Informes oficiales del Ministerio de Ambiente respaldan las preocupaciones. Un documento técnico de la División de Cuencas y Acuíferos, fechado el 20 de marzo de 2025, alerta sobre presiones críticas como elevados nutrientes, trazas de agroquímicos en peces y sedimentos, y la pérdida de servicios ecosistémicos. "Es necesario no seguir presionando aún más la principal fuente de abastecimiento de la Costa de Oro", enfatiza el informe, destacando riesgos como vertidos de aguas residuales y sobreexplotación del acuífero. Otro reporte de la Dirección Nacional de Calidad y Evaluación Ambiental (Dinacea), del 26 de agosto, confirma que el predio está cercado y publicitado como reserva de chacras, pero sin autorizaciones ambientales. Como resultado, se ordenó el cese de actividades de urbanización.

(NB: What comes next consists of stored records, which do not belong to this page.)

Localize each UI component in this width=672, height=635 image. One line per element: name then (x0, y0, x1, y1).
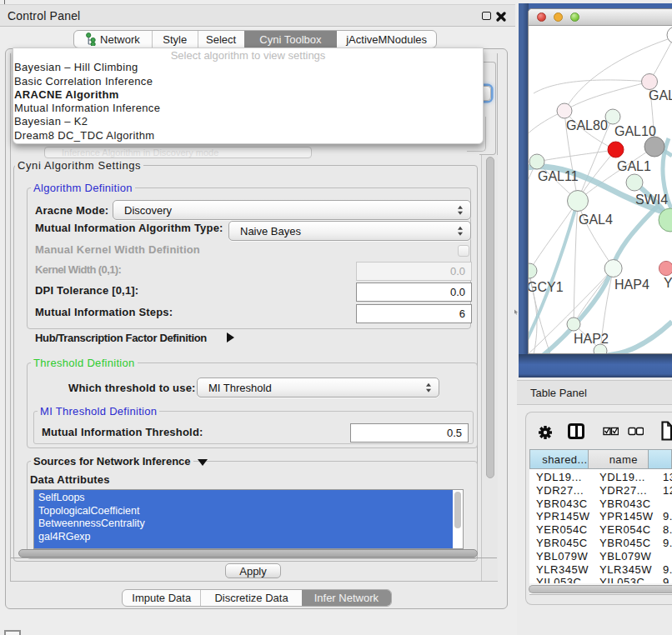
svg-text:GAL4: GAL4 (579, 212, 613, 227)
svg-text:GAL11: GAL11 (538, 169, 579, 183)
svg-text:HAP4: HAP4 (614, 278, 649, 292)
svg-text:GAL10: GAL10 (614, 124, 656, 138)
svg-text:HAP2: HAP2 (574, 332, 609, 346)
svg-text:GAL1: GAL1 (617, 159, 651, 173)
svg-text:GAL7: GAL7 (649, 88, 672, 102)
svg-text:Y: Y (664, 276, 672, 290)
svg-text:SWI4: SWI4 (635, 192, 668, 207)
svg-text:GAL80: GAL80 (566, 118, 608, 132)
svg-text:GCY1: GCY1 (529, 280, 564, 294)
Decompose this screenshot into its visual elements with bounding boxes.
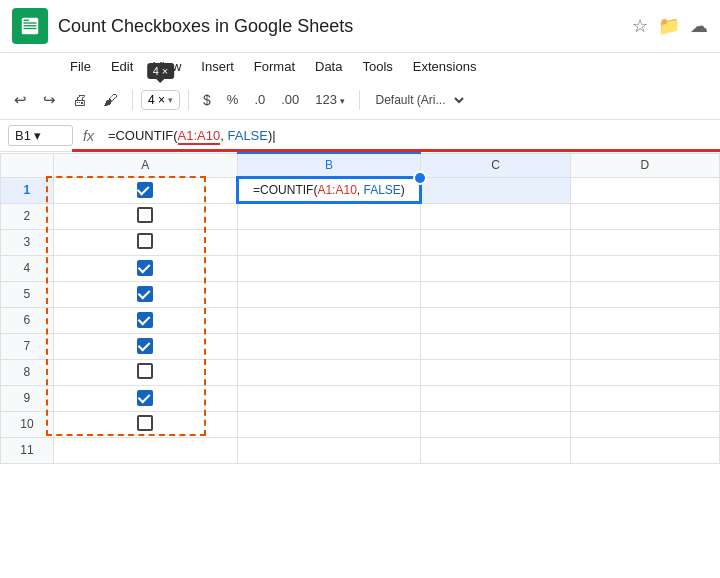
row-num-7: 7	[1, 333, 54, 359]
cell-d5[interactable]	[570, 281, 719, 307]
menu-format[interactable]: Format	[244, 55, 305, 78]
row-num-8: 8	[1, 359, 54, 385]
toolbar-divider-2	[188, 90, 189, 110]
cell-a7[interactable]	[53, 333, 237, 359]
percent-button[interactable]: %	[221, 89, 245, 110]
col-header-d[interactable]: D	[570, 153, 719, 177]
cell-c10[interactable]	[421, 411, 570, 437]
menu-insert[interactable]: Insert	[191, 55, 244, 78]
spreadsheet: A B C D 1 =COUNTIF(A1:A10, FALSE)	[0, 152, 720, 464]
cell-a8[interactable]	[53, 359, 237, 385]
menu-edit[interactable]: Edit	[101, 55, 143, 78]
cell-c9[interactable]	[421, 385, 570, 411]
cell-c6[interactable]	[421, 307, 570, 333]
cell-reference-box[interactable]: B1 ▾	[8, 125, 73, 146]
cell-c2[interactable]	[421, 203, 570, 229]
cell-b6[interactable]	[237, 307, 421, 333]
table-row: 8	[1, 359, 720, 385]
menu-tools[interactable]: Tools	[352, 55, 402, 78]
table-row: 11	[1, 437, 720, 463]
print-button[interactable]: 🖨	[66, 87, 93, 112]
cell-d10[interactable]	[570, 411, 719, 437]
cell-a10[interactable]	[53, 411, 237, 437]
cell-a2[interactable]	[53, 203, 237, 229]
checkbox-a9[interactable]	[137, 390, 153, 406]
grid-body: 1 =COUNTIF(A1:A10, FALSE) 2	[1, 177, 720, 463]
undo-button[interactable]: ↩	[8, 87, 33, 113]
cell-c1[interactable]	[421, 177, 570, 203]
table-row: 2	[1, 203, 720, 229]
col-header-a[interactable]: A	[53, 153, 237, 177]
cell-d4[interactable]	[570, 255, 719, 281]
checkbox-a10[interactable]	[137, 415, 153, 431]
app-icon	[12, 8, 48, 44]
row-num-3: 3	[1, 229, 54, 255]
cell-c3[interactable]	[421, 229, 570, 255]
zoom-control[interactable]: 4 × 4 × ▾	[141, 90, 180, 110]
cell-b11[interactable]	[237, 437, 421, 463]
cell-d2[interactable]	[570, 203, 719, 229]
cell-b3[interactable]	[237, 229, 421, 255]
cell-a1[interactable]	[53, 177, 237, 203]
svg-rect-1	[24, 22, 37, 23]
checkbox-a6[interactable]	[137, 312, 153, 328]
cell-c8[interactable]	[421, 359, 570, 385]
cell-b8[interactable]	[237, 359, 421, 385]
menu-file[interactable]: File	[60, 55, 101, 78]
cell-d11[interactable]	[570, 437, 719, 463]
cell-a5[interactable]	[53, 281, 237, 307]
cell-b5[interactable]	[237, 281, 421, 307]
menu-data[interactable]: Data	[305, 55, 352, 78]
cell-c5[interactable]	[421, 281, 570, 307]
cell-d3[interactable]	[570, 229, 719, 255]
format-paint-button[interactable]: 🖌	[97, 87, 124, 112]
cell-b4[interactable]	[237, 255, 421, 281]
cell-a9[interactable]	[53, 385, 237, 411]
redo-button[interactable]: ↪	[37, 87, 62, 113]
cell-d8[interactable]	[570, 359, 719, 385]
cloud-icon[interactable]: ☁	[690, 15, 708, 37]
row-num-11: 11	[1, 437, 54, 463]
cell-a4[interactable]	[53, 255, 237, 281]
table-row: 4	[1, 255, 720, 281]
cell-a3[interactable]	[53, 229, 237, 255]
more-formats-button[interactable]: 123 ▾	[309, 89, 350, 110]
cell-c11[interactable]	[421, 437, 570, 463]
checkbox-a7[interactable]	[137, 338, 153, 354]
checkbox-a4[interactable]	[137, 260, 153, 276]
checkbox-a8[interactable]	[137, 363, 153, 379]
row-num-4: 4	[1, 255, 54, 281]
fill-handle[interactable]	[413, 171, 427, 185]
checkbox-a5[interactable]	[137, 286, 153, 302]
font-select[interactable]: Default (Ari...	[368, 90, 467, 110]
star-icon[interactable]: ☆	[632, 15, 648, 37]
decimal-dec-button[interactable]: .0	[248, 89, 271, 110]
folder-icon[interactable]: 📁	[658, 15, 680, 37]
cell-b7[interactable]	[237, 333, 421, 359]
cell-b1[interactable]: =COUNTIF(A1:A10, FALSE)	[237, 177, 421, 203]
checkbox-a3[interactable]	[137, 233, 153, 249]
cell-c7[interactable]	[421, 333, 570, 359]
cell-a6[interactable]	[53, 307, 237, 333]
col-header-b[interactable]: B	[237, 153, 421, 177]
table-row: 1 =COUNTIF(A1:A10, FALSE)	[1, 177, 720, 203]
currency-button[interactable]: $	[197, 89, 217, 111]
menu-extensions[interactable]: Extensions	[403, 55, 487, 78]
cell-b9[interactable]	[237, 385, 421, 411]
checkbox-a2[interactable]	[137, 207, 153, 223]
row-num-5: 5	[1, 281, 54, 307]
cell-d7[interactable]	[570, 333, 719, 359]
cell-b2[interactable]	[237, 203, 421, 229]
decimal-inc-button[interactable]: .00	[275, 89, 305, 110]
cell-d1[interactable]	[570, 177, 719, 203]
checkbox-a1[interactable]	[137, 182, 153, 198]
toolbar-divider-1	[132, 90, 133, 110]
col-header-c[interactable]: C	[421, 153, 570, 177]
cell-d9[interactable]	[570, 385, 719, 411]
title-bar: Count Checkboxes in Google Sheets ☆ 📁 ☁	[0, 0, 720, 53]
cell-d6[interactable]	[570, 307, 719, 333]
cell-a11[interactable]	[53, 437, 237, 463]
cell-b10[interactable]	[237, 411, 421, 437]
cell-c4[interactable]	[421, 255, 570, 281]
formula-input[interactable]: =COUNTIF(A1:A10, FALSE)|	[104, 126, 712, 145]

Desde la perspectiva de los promotores, Pablo Bidegain, inversionista y desarrollador, defiende el proyecto como un acto de cuidado ambiental. "Cuando compré el campo, era un basural; lo limpiamos a pulmón", relata. Niega que sea una urbanización cerrada, insistiendo en que son chacras rurales aprobadas por la Intendencia y sin necesidad de permisos adicionales del Ministerio de Ambiente. "Ese lugar nunca fue de todos; era privado", argumenta, reconociendo la remoción de un muelle construido sin autorización en suelo rural natural. Bidegain, quien planea vivir allí, prioriza el medioambiente sobre el lucro y acusa a inspectores de motivaciones políticas.
Vecinos como Pau Padrón, Lorena Jesús y Florencia Beder –esta última magíster en Ordenamiento Territorial– contraponen esta narrativa. "Hay una estrategia de marketing verde; ya afectaron el ambiente con infraestructuras en áreas sensibles", denuncia Padrón. Beder resalta la vulnerabilidad extrema de la laguna, agravada por el abandono de medidas cautelares contra plaguicidas. "Ningún uso del suelo que la afecte debería ser admisible", enfatiza Jesús, lamentando la falta de participación real en la Comisión de Cuenca. El grupo advierte sobre impactos como pérdida de biodiversidad, eutrofización con cianobacterias y segregación territorial, reclamando acceso público a la laguna como bien común.
Este caso no es aislado: el Grupo Laguna impulsa proyectos similares cerca de Laguna de Rocha, La Paloma y Cabo Polonio, en zonas de alto valor paisajístico. Mientras el Ministerio de Ambiente trabaja en un Plan de Cuenca, el conflicto evidencia tensiones entre desarrollo inmobiliario y protección ambiental. Vecinos insisten: "La preservación del agua es primordial; no permitiremos que un grupo minoritario la ponga en riesgo".